Lemma 4. If \((-1)^{m-1}f(t,u)u\le 0\), then equation (1) has no nonoscillatory singular solutions.

Proof. Suppose the contrary, that equation (1) has a nonoscillatory singular solution \(u(t)\), and let \((0,t_0)\) be the support of this solution. From the nonoscillation of \(u(t)\) it follows that \(u(t)\ne 0\) on some interval \([t^{**},t_0)\), and from the equality

\[ u(t)= \frac{(-1)^{m-1}}{(m-1)!} \int_t^{t_0}(\tau-t)^{m-1}f(\tau,u(\tau))\,d\tau \]

we obtain the contradictory result:

\[ |u(t)|= \frac{(-1)^{m-1}}{(m-1)!} \int_t^{t_0}(\tau-t)^{m-1}f(\tau,u(\tau))\operatorname{sign}u(\tau)\,d\tau<0 \quad \text{for } t^{**}\le t<t_0. \]

Lemma 5. If

\[ \int_0^\infty |f(t,t^{m-1})|\,dt \]

or

\[ \int_0^\infty |f(t,-t^{m-1})|\,dt \]

converges, then there exists a solution \(u(t)\) of equation (1) such that

\[ \lim_{t\to\infty} u^{(m-1)}(t)=c_0\ne 0 . \tag{21} \]

Proof.

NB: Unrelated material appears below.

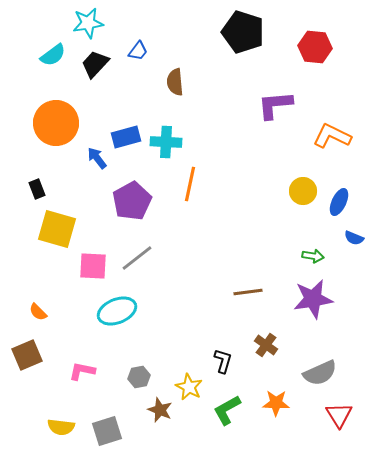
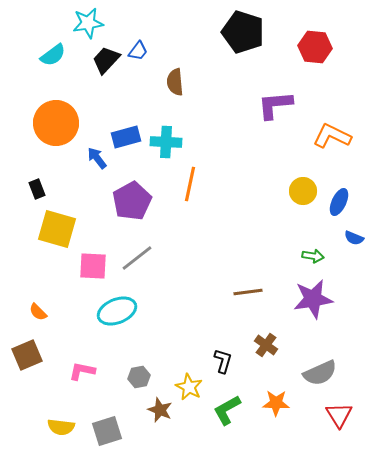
black trapezoid: moved 11 px right, 4 px up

For definiteness, assume that

\[ \int_0^\infty |f(t,t^{m-1})|\,dt<\infty . \]

First consider the case when

\[ f(t,u)u\ge 0 . \tag{22} \]

Choose \(t_0\) so large that

\[ \int_{t_0}^{\infty} |f(t,t^{m-1})|\,dt<\frac12 . \tag{23} \]

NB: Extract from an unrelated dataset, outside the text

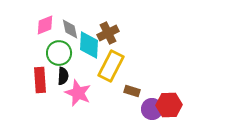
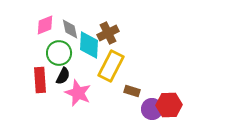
black semicircle: rotated 24 degrees clockwise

Let \(u(t)\) be a solution of equation (1) satisfying the initial conditions

\[ u(t_0)=u'(t_0)=\ldots=u^{(m-2)}(t_0)=0,\quad u^{(m-1)}(t_0)=1 . \tag{24} \]

We shall show that \(u(t)\) is the desired solution.

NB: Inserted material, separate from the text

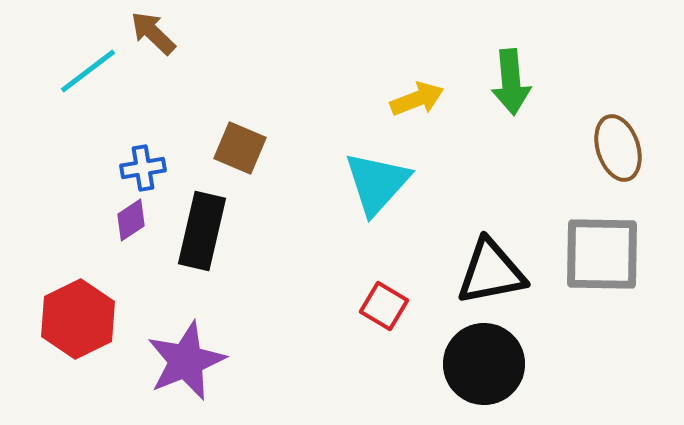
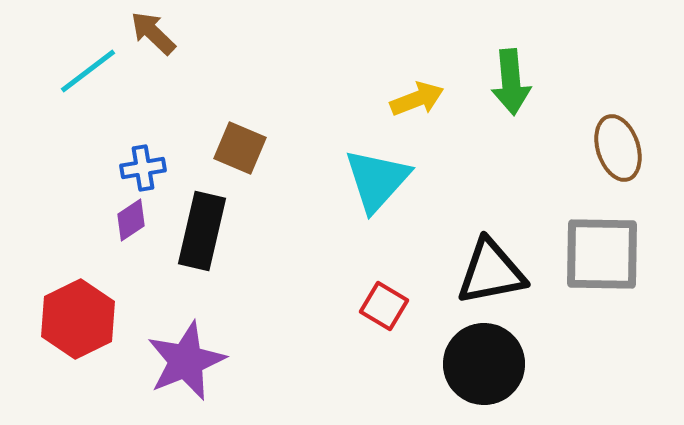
cyan triangle: moved 3 px up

By virtue of (22) and (24), it follows from (1) that on some interval \((t_0,t_1)\) the inequalities

\[ u^{(k)}(t)>0\quad (k=0,1,\ldots,m-1),\quad u^{(m)}(t)\le 0, \]

\[ 0<u(t)\le \frac{u^{(m-1)}(t_0)}{(m-1)!}(t-t_0)^{m-1}<t^{m-1} \tag{25} \]

hold.

We shall show that \(t_1=\infty\). Indeed, otherwise we would have \(u^{(m-1)}(t_1)=0\), which is impossible, since by virtue of (23) and (25), from (1) we obtain

\[ u^{(m-1)}(t)=1-\int_{t_0}^{t} f(\tau,u(\tau))\,d\tau >1-\int_{t_0}^{\infty} f(\tau,\tau^{m-1})\,d\tau>\frac12, \tag{26} \]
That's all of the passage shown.